Aucun test génétique n'a été réalisé pour des syndromes auto-inflammatoires comme PAPA ou PASH, donc nous ne pouvons totalement exclure ces pathologies apparentées.
Recommandations pour les patientes
Sur la base de ce cas, les patientes devraient :
- Partager leurs antécédents médicaux complets avec les professionnels de santé, incluant les antécédents familiaux de maladies auto-immunes et personnels de pathologies inflammatoires
- Être conscientes que toutes les fièvres du post-partum ne sont pas infectieuses - les pathologies inflammatoires peuvent provoquer des symptômes similaires
- Noter toute modification cutanée, particulièrement les lésions survenant sur des sites de traumatismes mineurs comme les points de perfusion ou les égratignures
- S'interroger sur les possibilités diagnostiques si les infections ne répondent pas aux antibiotiques appropriés
- Comprendre que les biopsies cutanées sont parfois nécessaires pour diagnostiquer des pathologies cutanées inflammatoires
Pour les patientes avec des pathologies inflammatoires connues, discutez des plans de prise en charge de la grossesse et du post-partum avec des spécialistes avant l'accouchement. Une reconnaissance précoce des poussées peut prévenir des traitements inutiles et des complications.
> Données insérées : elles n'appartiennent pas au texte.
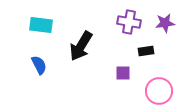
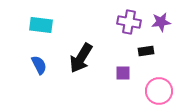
purple star: moved 4 px left, 1 px up
black arrow: moved 12 px down
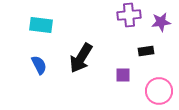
purple cross: moved 7 px up; rotated 15 degrees counterclockwise
purple square: moved 2 px down
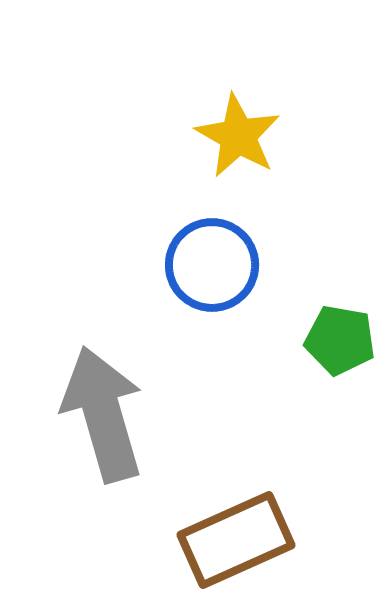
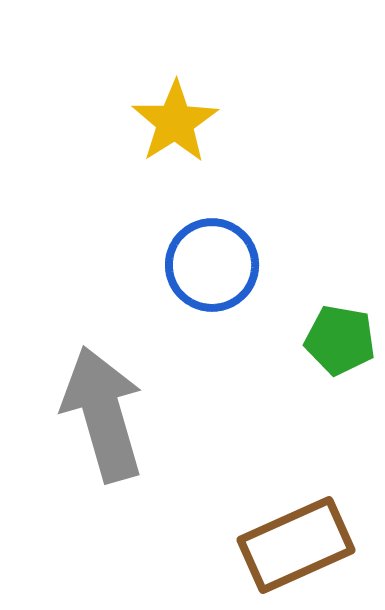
yellow star: moved 63 px left, 14 px up; rotated 10 degrees clockwise
brown rectangle: moved 60 px right, 5 px down
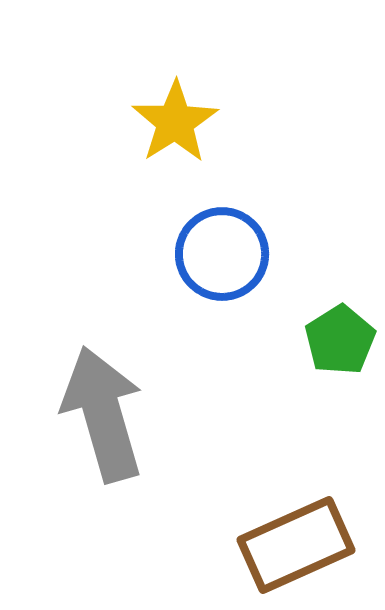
blue circle: moved 10 px right, 11 px up
green pentagon: rotated 30 degrees clockwise
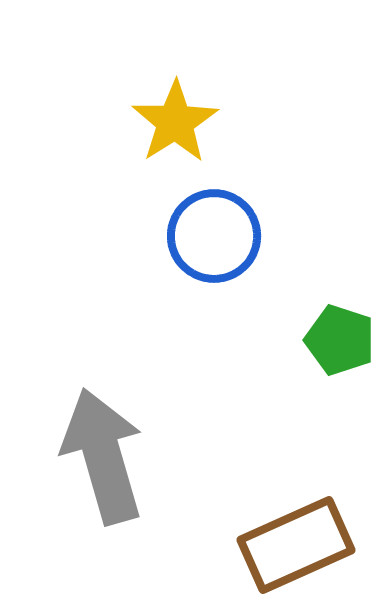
blue circle: moved 8 px left, 18 px up
green pentagon: rotated 22 degrees counterclockwise
gray arrow: moved 42 px down
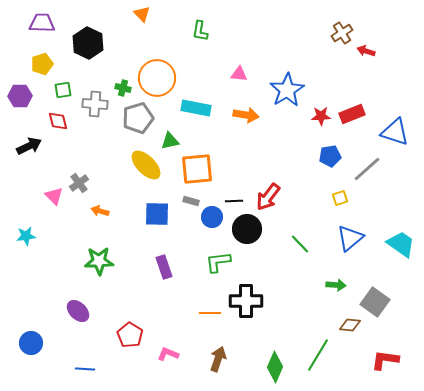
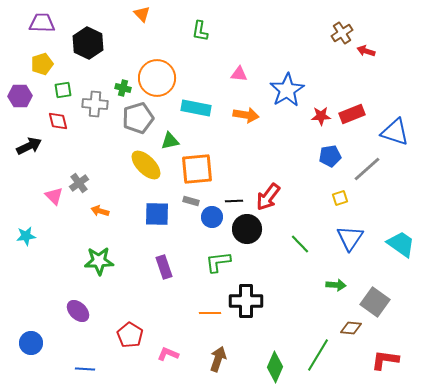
blue triangle at (350, 238): rotated 16 degrees counterclockwise
brown diamond at (350, 325): moved 1 px right, 3 px down
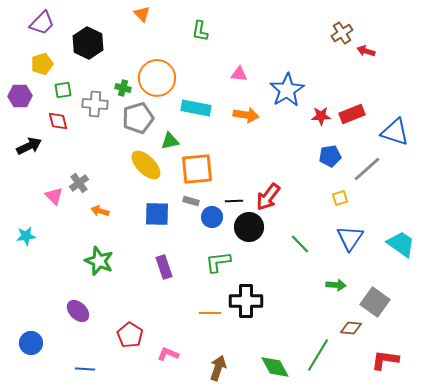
purple trapezoid at (42, 23): rotated 132 degrees clockwise
black circle at (247, 229): moved 2 px right, 2 px up
green star at (99, 261): rotated 24 degrees clockwise
brown arrow at (218, 359): moved 9 px down
green diamond at (275, 367): rotated 52 degrees counterclockwise
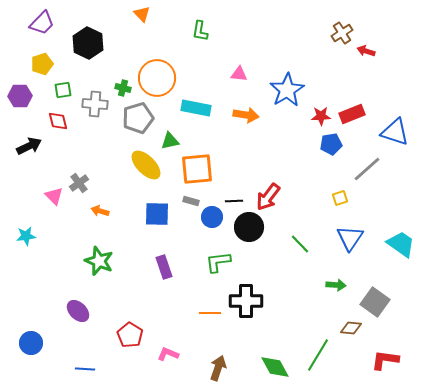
blue pentagon at (330, 156): moved 1 px right, 12 px up
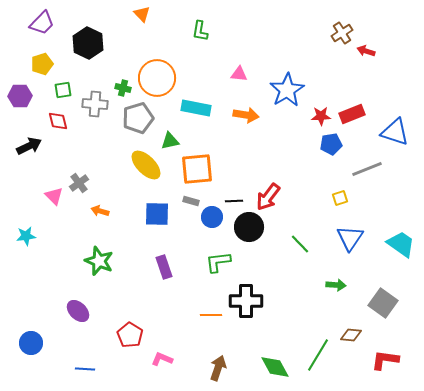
gray line at (367, 169): rotated 20 degrees clockwise
gray square at (375, 302): moved 8 px right, 1 px down
orange line at (210, 313): moved 1 px right, 2 px down
brown diamond at (351, 328): moved 7 px down
pink L-shape at (168, 354): moved 6 px left, 5 px down
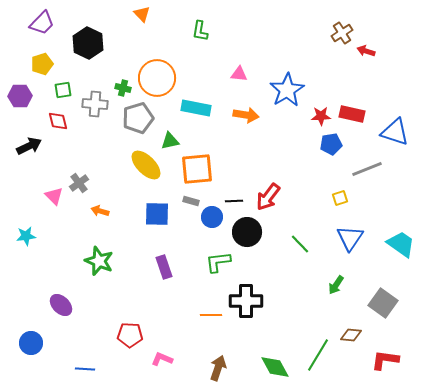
red rectangle at (352, 114): rotated 35 degrees clockwise
black circle at (249, 227): moved 2 px left, 5 px down
green arrow at (336, 285): rotated 120 degrees clockwise
purple ellipse at (78, 311): moved 17 px left, 6 px up
red pentagon at (130, 335): rotated 30 degrees counterclockwise
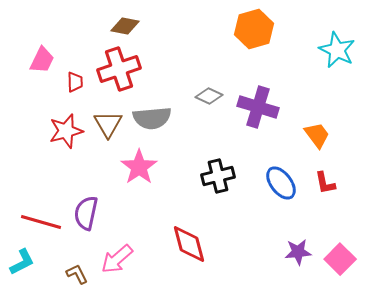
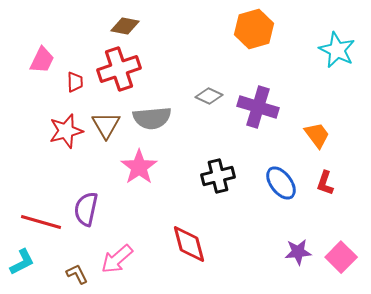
brown triangle: moved 2 px left, 1 px down
red L-shape: rotated 30 degrees clockwise
purple semicircle: moved 4 px up
pink square: moved 1 px right, 2 px up
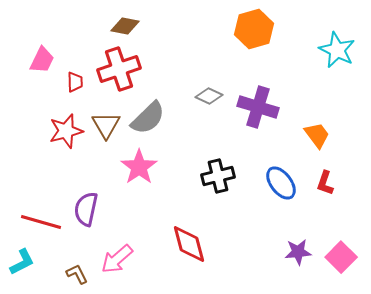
gray semicircle: moved 4 px left; rotated 39 degrees counterclockwise
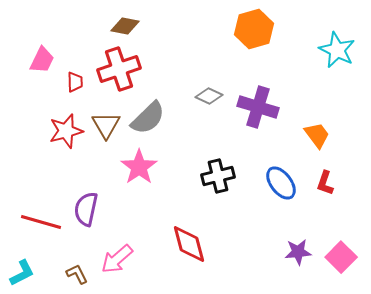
cyan L-shape: moved 11 px down
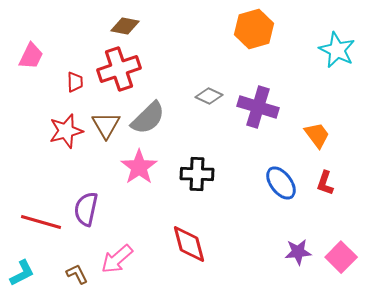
pink trapezoid: moved 11 px left, 4 px up
black cross: moved 21 px left, 2 px up; rotated 16 degrees clockwise
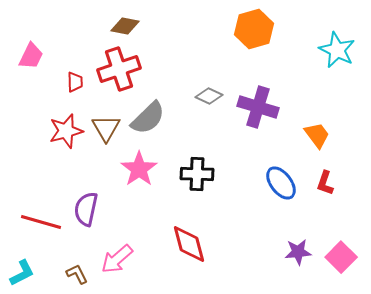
brown triangle: moved 3 px down
pink star: moved 2 px down
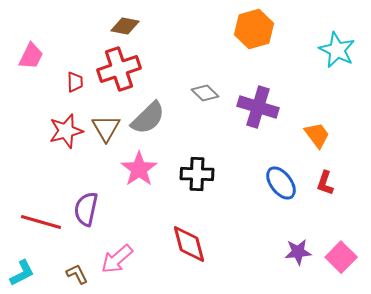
gray diamond: moved 4 px left, 3 px up; rotated 20 degrees clockwise
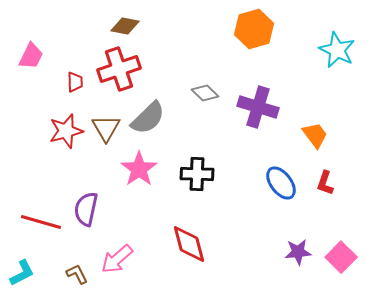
orange trapezoid: moved 2 px left
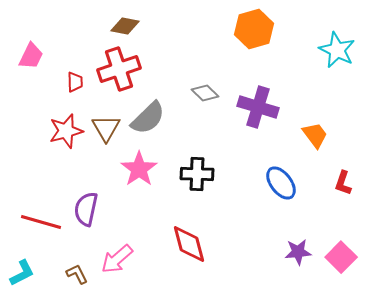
red L-shape: moved 18 px right
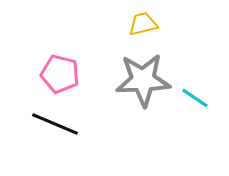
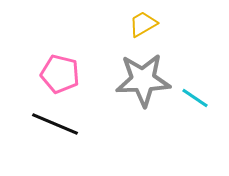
yellow trapezoid: rotated 16 degrees counterclockwise
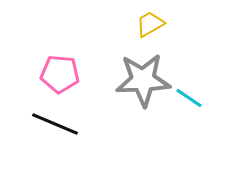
yellow trapezoid: moved 7 px right
pink pentagon: rotated 9 degrees counterclockwise
cyan line: moved 6 px left
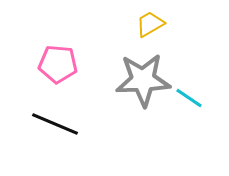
pink pentagon: moved 2 px left, 10 px up
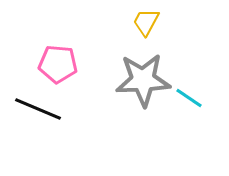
yellow trapezoid: moved 4 px left, 2 px up; rotated 32 degrees counterclockwise
black line: moved 17 px left, 15 px up
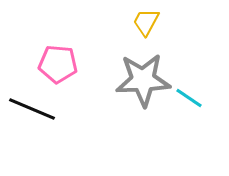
black line: moved 6 px left
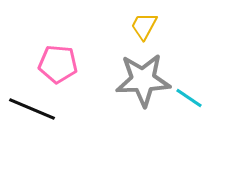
yellow trapezoid: moved 2 px left, 4 px down
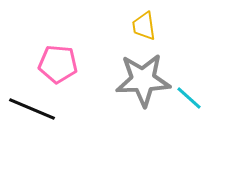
yellow trapezoid: rotated 36 degrees counterclockwise
cyan line: rotated 8 degrees clockwise
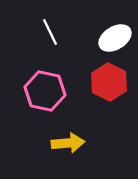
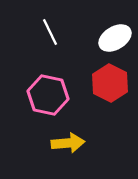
red hexagon: moved 1 px right, 1 px down
pink hexagon: moved 3 px right, 4 px down
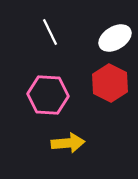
pink hexagon: rotated 9 degrees counterclockwise
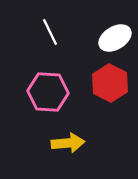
pink hexagon: moved 3 px up
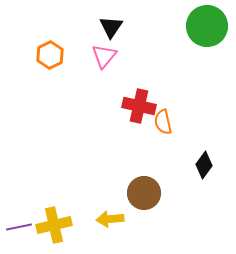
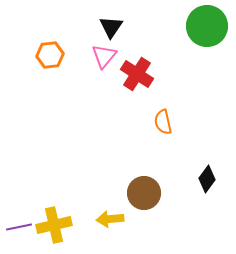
orange hexagon: rotated 20 degrees clockwise
red cross: moved 2 px left, 32 px up; rotated 20 degrees clockwise
black diamond: moved 3 px right, 14 px down
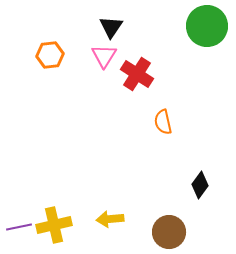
pink triangle: rotated 8 degrees counterclockwise
black diamond: moved 7 px left, 6 px down
brown circle: moved 25 px right, 39 px down
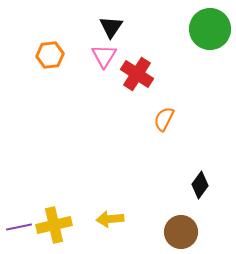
green circle: moved 3 px right, 3 px down
orange semicircle: moved 1 px right, 3 px up; rotated 40 degrees clockwise
brown circle: moved 12 px right
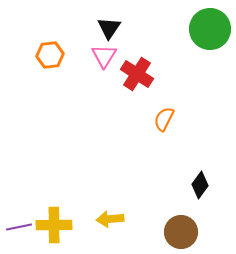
black triangle: moved 2 px left, 1 px down
yellow cross: rotated 12 degrees clockwise
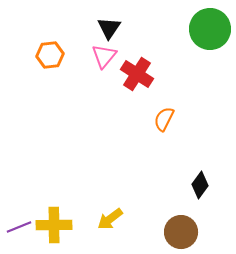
pink triangle: rotated 8 degrees clockwise
yellow arrow: rotated 32 degrees counterclockwise
purple line: rotated 10 degrees counterclockwise
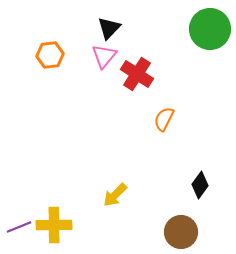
black triangle: rotated 10 degrees clockwise
yellow arrow: moved 5 px right, 24 px up; rotated 8 degrees counterclockwise
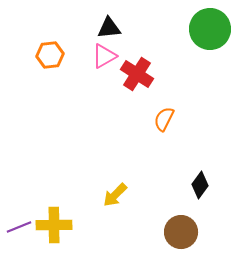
black triangle: rotated 40 degrees clockwise
pink triangle: rotated 20 degrees clockwise
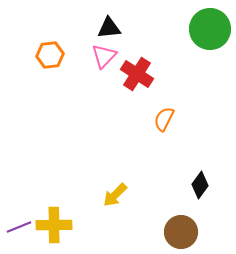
pink triangle: rotated 16 degrees counterclockwise
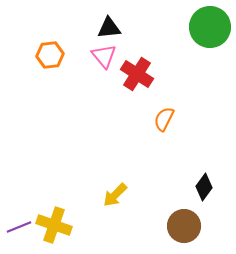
green circle: moved 2 px up
pink triangle: rotated 24 degrees counterclockwise
black diamond: moved 4 px right, 2 px down
yellow cross: rotated 20 degrees clockwise
brown circle: moved 3 px right, 6 px up
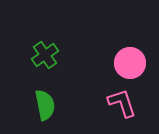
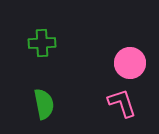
green cross: moved 3 px left, 12 px up; rotated 32 degrees clockwise
green semicircle: moved 1 px left, 1 px up
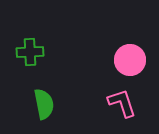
green cross: moved 12 px left, 9 px down
pink circle: moved 3 px up
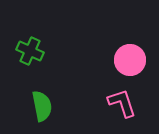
green cross: moved 1 px up; rotated 28 degrees clockwise
green semicircle: moved 2 px left, 2 px down
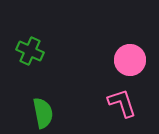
green semicircle: moved 1 px right, 7 px down
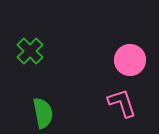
green cross: rotated 20 degrees clockwise
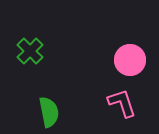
green semicircle: moved 6 px right, 1 px up
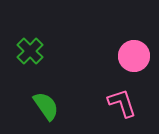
pink circle: moved 4 px right, 4 px up
green semicircle: moved 3 px left, 6 px up; rotated 24 degrees counterclockwise
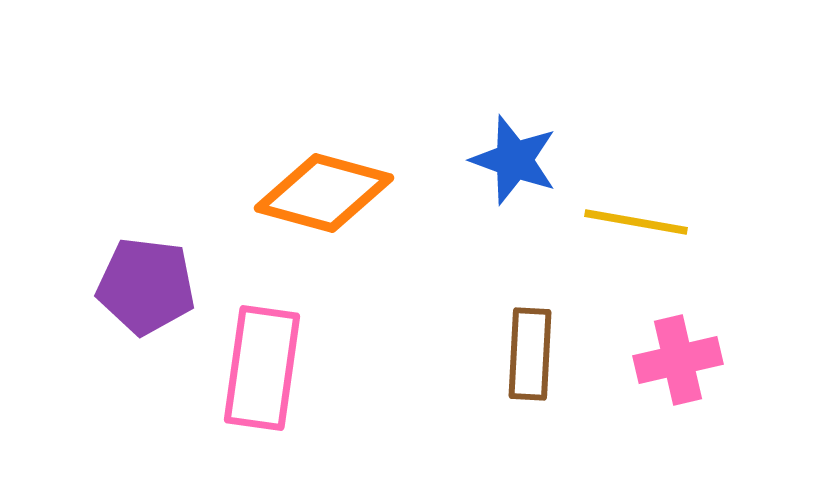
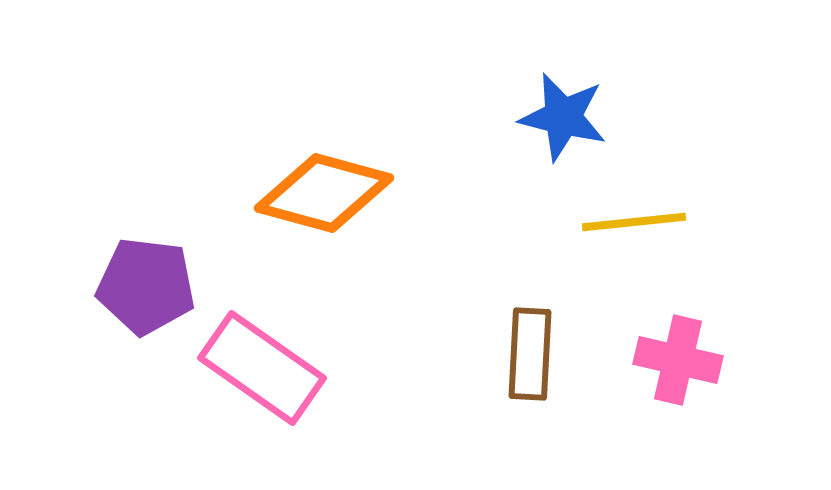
blue star: moved 49 px right, 43 px up; rotated 6 degrees counterclockwise
yellow line: moved 2 px left; rotated 16 degrees counterclockwise
pink cross: rotated 26 degrees clockwise
pink rectangle: rotated 63 degrees counterclockwise
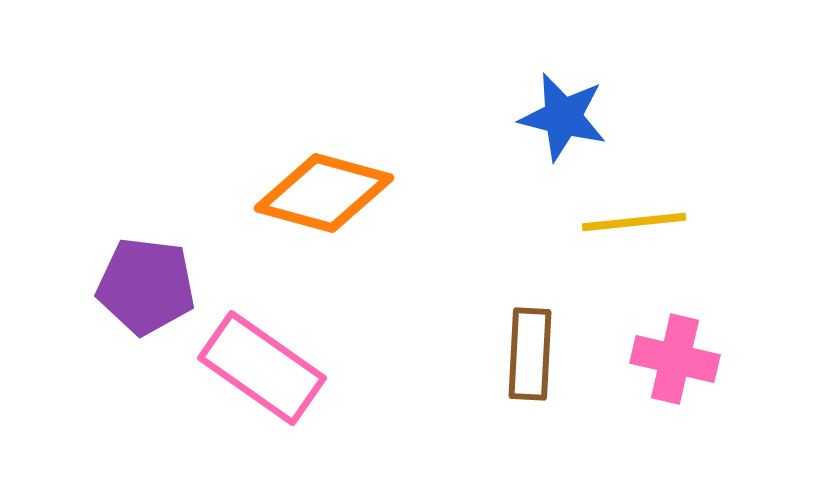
pink cross: moved 3 px left, 1 px up
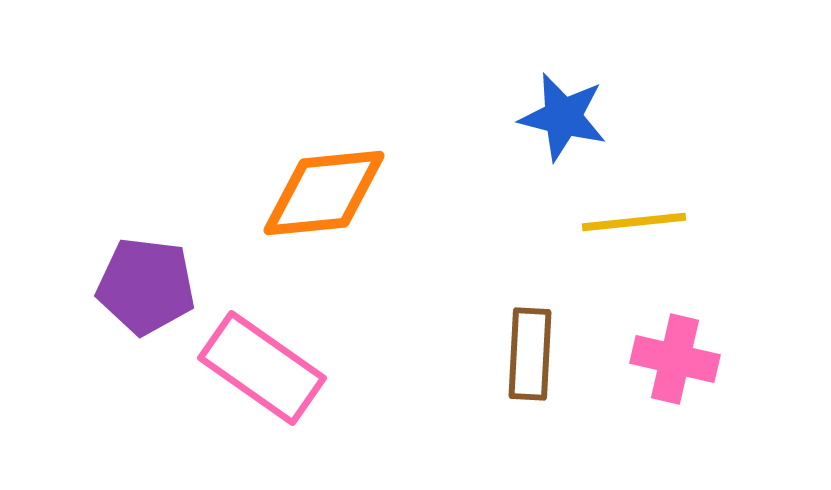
orange diamond: rotated 21 degrees counterclockwise
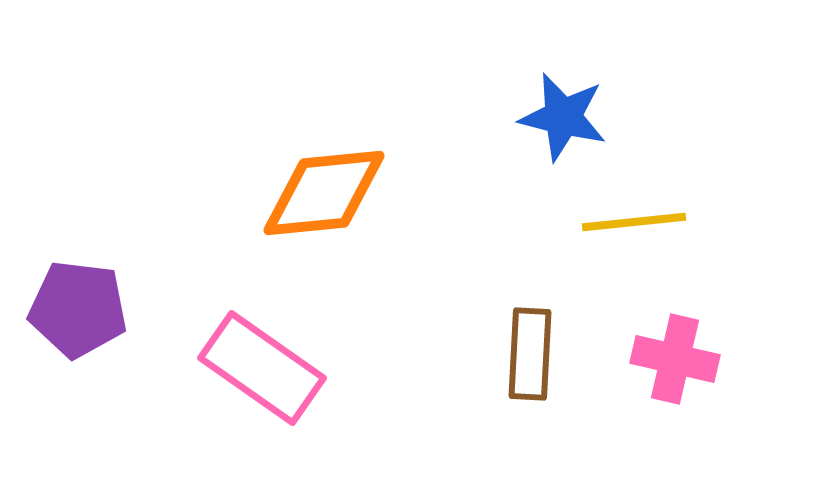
purple pentagon: moved 68 px left, 23 px down
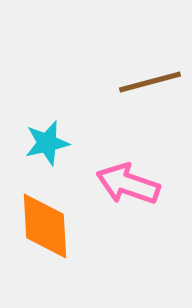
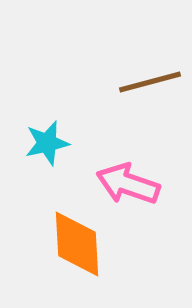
orange diamond: moved 32 px right, 18 px down
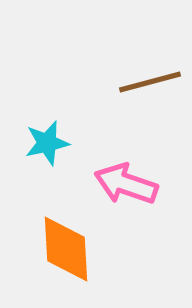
pink arrow: moved 2 px left
orange diamond: moved 11 px left, 5 px down
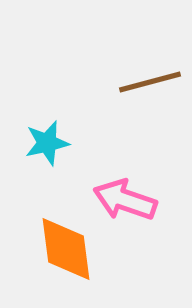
pink arrow: moved 1 px left, 16 px down
orange diamond: rotated 4 degrees counterclockwise
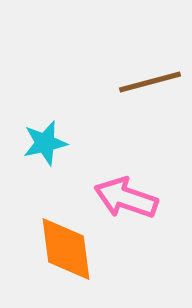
cyan star: moved 2 px left
pink arrow: moved 1 px right, 2 px up
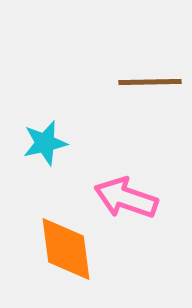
brown line: rotated 14 degrees clockwise
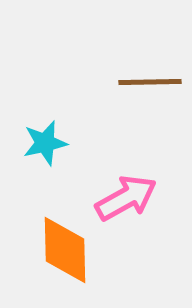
pink arrow: rotated 132 degrees clockwise
orange diamond: moved 1 px left, 1 px down; rotated 6 degrees clockwise
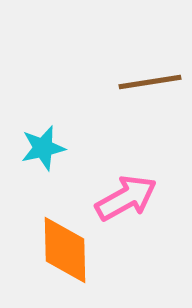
brown line: rotated 8 degrees counterclockwise
cyan star: moved 2 px left, 5 px down
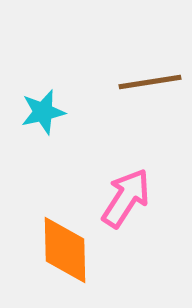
cyan star: moved 36 px up
pink arrow: rotated 28 degrees counterclockwise
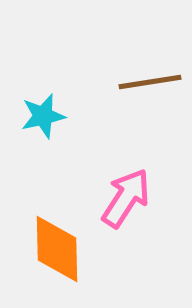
cyan star: moved 4 px down
orange diamond: moved 8 px left, 1 px up
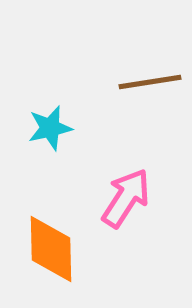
cyan star: moved 7 px right, 12 px down
orange diamond: moved 6 px left
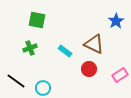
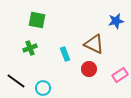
blue star: rotated 21 degrees clockwise
cyan rectangle: moved 3 px down; rotated 32 degrees clockwise
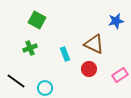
green square: rotated 18 degrees clockwise
cyan circle: moved 2 px right
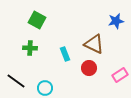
green cross: rotated 24 degrees clockwise
red circle: moved 1 px up
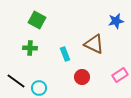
red circle: moved 7 px left, 9 px down
cyan circle: moved 6 px left
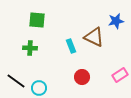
green square: rotated 24 degrees counterclockwise
brown triangle: moved 7 px up
cyan rectangle: moved 6 px right, 8 px up
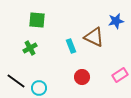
green cross: rotated 32 degrees counterclockwise
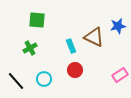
blue star: moved 2 px right, 5 px down
red circle: moved 7 px left, 7 px up
black line: rotated 12 degrees clockwise
cyan circle: moved 5 px right, 9 px up
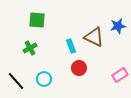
red circle: moved 4 px right, 2 px up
Informations sur la source
Titre original de l'article : Cas 22-2024 : Une femme de 30 ans avec fièvre du post-partum, douleurs abdominales et ulcérations cutanées
Auteurs : Joseph F. Merola, Rory L. Cochran, Daniela Kroshinsky, Malavika Prabhu, Melanie C. Kwan
Publication : The New England Journal of Medicine, 18 juillet 2024
DOI : 10.1056/NEJMcpc2309500
Cet article vulgarisé est basé sur une recherche évaluée par les pairs provenant des Case Records du Massachusetts General Hospital.